Brad DeLong hands skeptics of Bush's so-called economic planning all the ammo they'll ever need when confronted with citations of support from economists, administration officials, or editorial boards:
Were these people advocating this same position two, four, eight years ago, or have they just all of a sudden seen a blinding light? In this case, three years ago the Bush campaign was arguing that it was important to maintain a surplus--important, in fact to maintain a really big surplus, a surplus larger than the excess of Social Security taxes over Social Security expenditures. However, the Bush campaign said, we could afford a big tax cut and still have a really big surplus. The sudden, surprise emergence of the doctrine that it wasn't important to have a surplus because there is no downside to a deficit should make you suspicious. [Ed: Of course, just because someone is a long-time proponent of the Laffer curve doesn't make their economic outlook realistic; just consistenly unrealistic.]

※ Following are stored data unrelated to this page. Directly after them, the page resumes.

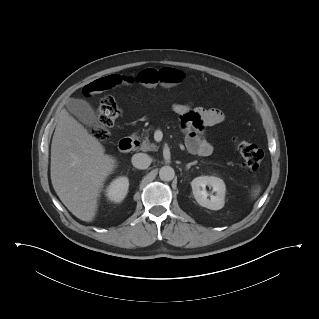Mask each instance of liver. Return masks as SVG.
Here are the masks:
<instances>
[{"instance_id":"obj_1","label":"liver","mask_w":319,"mask_h":319,"mask_svg":"<svg viewBox=\"0 0 319 319\" xmlns=\"http://www.w3.org/2000/svg\"><path fill=\"white\" fill-rule=\"evenodd\" d=\"M116 166L98 139L62 109L51 144V181L74 216L86 222L95 218L101 189Z\"/></svg>"}]
</instances>
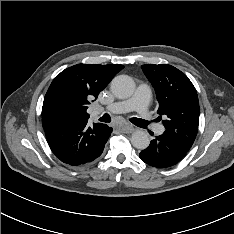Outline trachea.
Here are the masks:
<instances>
[{
	"instance_id": "obj_1",
	"label": "trachea",
	"mask_w": 234,
	"mask_h": 234,
	"mask_svg": "<svg viewBox=\"0 0 234 234\" xmlns=\"http://www.w3.org/2000/svg\"><path fill=\"white\" fill-rule=\"evenodd\" d=\"M111 118L108 114H104L101 118L100 121L102 122H110ZM131 121L133 123H137L141 126H147L149 124L148 121L142 120V119H138V118H132Z\"/></svg>"
}]
</instances>
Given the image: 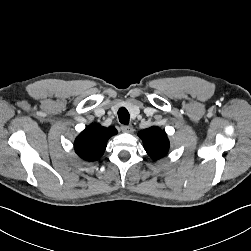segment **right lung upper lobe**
Segmentation results:
<instances>
[{"label": "right lung upper lobe", "instance_id": "right-lung-upper-lobe-1", "mask_svg": "<svg viewBox=\"0 0 251 251\" xmlns=\"http://www.w3.org/2000/svg\"><path fill=\"white\" fill-rule=\"evenodd\" d=\"M117 134L114 127H103L100 124H90L76 138L74 149L84 160H98L104 153L107 141Z\"/></svg>", "mask_w": 251, "mask_h": 251}]
</instances>
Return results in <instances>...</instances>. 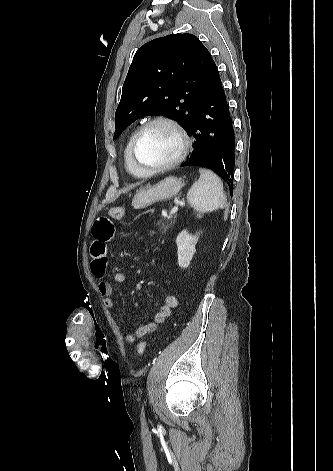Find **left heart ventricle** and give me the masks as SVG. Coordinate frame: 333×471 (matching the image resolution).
<instances>
[{"mask_svg": "<svg viewBox=\"0 0 333 471\" xmlns=\"http://www.w3.org/2000/svg\"><path fill=\"white\" fill-rule=\"evenodd\" d=\"M180 151L176 132L165 124H155L145 133L139 149V161L145 166H158L172 161Z\"/></svg>", "mask_w": 333, "mask_h": 471, "instance_id": "b2bd125f", "label": "left heart ventricle"}]
</instances>
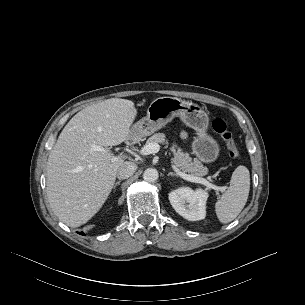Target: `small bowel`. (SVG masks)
Segmentation results:
<instances>
[{"mask_svg": "<svg viewBox=\"0 0 305 305\" xmlns=\"http://www.w3.org/2000/svg\"><path fill=\"white\" fill-rule=\"evenodd\" d=\"M180 138H181V139H185V138H186V134H185V133H181V134H180Z\"/></svg>", "mask_w": 305, "mask_h": 305, "instance_id": "obj_1", "label": "small bowel"}]
</instances>
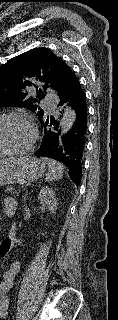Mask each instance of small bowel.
<instances>
[{
    "mask_svg": "<svg viewBox=\"0 0 118 320\" xmlns=\"http://www.w3.org/2000/svg\"><path fill=\"white\" fill-rule=\"evenodd\" d=\"M2 203L4 206L5 213L11 214L13 212V209L15 208L14 199L11 197H4L2 199ZM13 245H14V242H12L11 248ZM20 268H21V264L19 262H15L11 264L2 274L1 281H0V318H4L8 314V310L10 306V298H9L8 292L14 284L15 278L19 273Z\"/></svg>",
    "mask_w": 118,
    "mask_h": 320,
    "instance_id": "obj_1",
    "label": "small bowel"
}]
</instances>
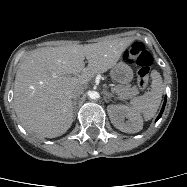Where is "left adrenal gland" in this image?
<instances>
[{
  "instance_id": "left-adrenal-gland-1",
  "label": "left adrenal gland",
  "mask_w": 187,
  "mask_h": 187,
  "mask_svg": "<svg viewBox=\"0 0 187 187\" xmlns=\"http://www.w3.org/2000/svg\"><path fill=\"white\" fill-rule=\"evenodd\" d=\"M104 94H105V96H106L107 99H110L111 97L117 98V97H115L112 93H109V92H107V91H104Z\"/></svg>"
}]
</instances>
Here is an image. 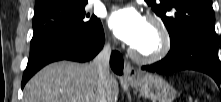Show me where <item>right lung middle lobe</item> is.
<instances>
[{"mask_svg":"<svg viewBox=\"0 0 221 102\" xmlns=\"http://www.w3.org/2000/svg\"><path fill=\"white\" fill-rule=\"evenodd\" d=\"M87 0H46L35 5L30 51L63 33H86L100 20L85 11Z\"/></svg>","mask_w":221,"mask_h":102,"instance_id":"obj_1","label":"right lung middle lobe"}]
</instances>
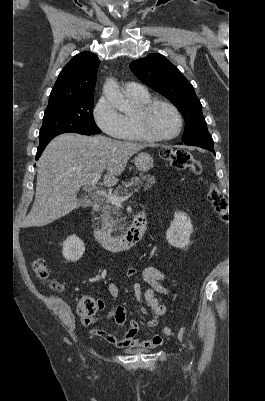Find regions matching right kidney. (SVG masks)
I'll return each mask as SVG.
<instances>
[{"instance_id":"ca27d5eb","label":"right kidney","mask_w":265,"mask_h":401,"mask_svg":"<svg viewBox=\"0 0 265 401\" xmlns=\"http://www.w3.org/2000/svg\"><path fill=\"white\" fill-rule=\"evenodd\" d=\"M84 251L85 245L79 237H76V235L68 237V239L63 243V257H65L66 261H69V263H75V261H78V259L82 257Z\"/></svg>"}]
</instances>
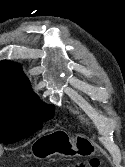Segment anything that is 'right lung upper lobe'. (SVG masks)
I'll return each mask as SVG.
<instances>
[{"label": "right lung upper lobe", "instance_id": "right-lung-upper-lobe-1", "mask_svg": "<svg viewBox=\"0 0 125 167\" xmlns=\"http://www.w3.org/2000/svg\"><path fill=\"white\" fill-rule=\"evenodd\" d=\"M0 96L18 99L36 97L19 64L9 60L0 62Z\"/></svg>", "mask_w": 125, "mask_h": 167}]
</instances>
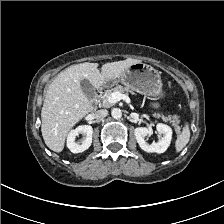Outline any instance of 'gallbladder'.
<instances>
[{"label":"gallbladder","mask_w":224,"mask_h":224,"mask_svg":"<svg viewBox=\"0 0 224 224\" xmlns=\"http://www.w3.org/2000/svg\"><path fill=\"white\" fill-rule=\"evenodd\" d=\"M80 86L86 97L88 99H92L95 94V91L90 82L87 79H83L80 81Z\"/></svg>","instance_id":"gallbladder-1"}]
</instances>
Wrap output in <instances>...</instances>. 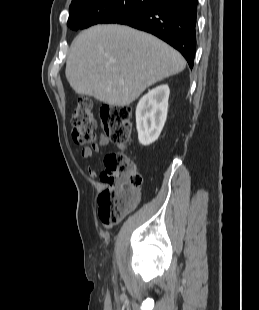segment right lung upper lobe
I'll use <instances>...</instances> for the list:
<instances>
[{
  "label": "right lung upper lobe",
  "mask_w": 259,
  "mask_h": 310,
  "mask_svg": "<svg viewBox=\"0 0 259 310\" xmlns=\"http://www.w3.org/2000/svg\"><path fill=\"white\" fill-rule=\"evenodd\" d=\"M98 1H101V0H72L69 10H73L75 8L82 7V6L91 5Z\"/></svg>",
  "instance_id": "right-lung-upper-lobe-1"
}]
</instances>
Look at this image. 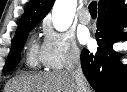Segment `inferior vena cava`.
<instances>
[{"mask_svg": "<svg viewBox=\"0 0 127 92\" xmlns=\"http://www.w3.org/2000/svg\"><path fill=\"white\" fill-rule=\"evenodd\" d=\"M67 72L72 76L76 83L77 92H86L88 83L83 75L81 63H80V52L78 49H71L70 55L67 61Z\"/></svg>", "mask_w": 127, "mask_h": 92, "instance_id": "602c4592", "label": "inferior vena cava"}]
</instances>
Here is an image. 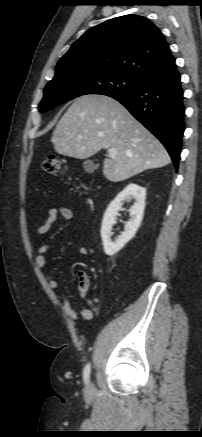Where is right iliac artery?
<instances>
[{"mask_svg":"<svg viewBox=\"0 0 202 437\" xmlns=\"http://www.w3.org/2000/svg\"><path fill=\"white\" fill-rule=\"evenodd\" d=\"M90 369H91V366H90V364L88 363V364L85 366L84 371H83V379H84L85 384H88V382H89Z\"/></svg>","mask_w":202,"mask_h":437,"instance_id":"obj_1","label":"right iliac artery"}]
</instances>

Are these people assuming that supply curves don't slope upward (i.e., that increases in demand don't raise the price and that decreases in demand don't lower the price), or that demand curves don't slope downward (i.e., that increases in supply don't lower and that decreases in supply don't raise the price)? In this case, the market is the financial market--the market in which those who wish to borrow (firms that wish to invest and the government to pay its bills) pay (in the form of promising interest) those who wish to lend for the temporary use of their purchasing power. A government deficit increases the demand for loanable funds. If the supply-of-funds curve slopes upward, this should increase the price, and the price of loanable funds is the interest rate. (Oh, one time in a hundred you will find a market in which things are different, and in which simple supply-and-demand goes wrong. But be very suspicious of someone who says that he has found such a market and who cannot explain why it is an exception to supply and demand.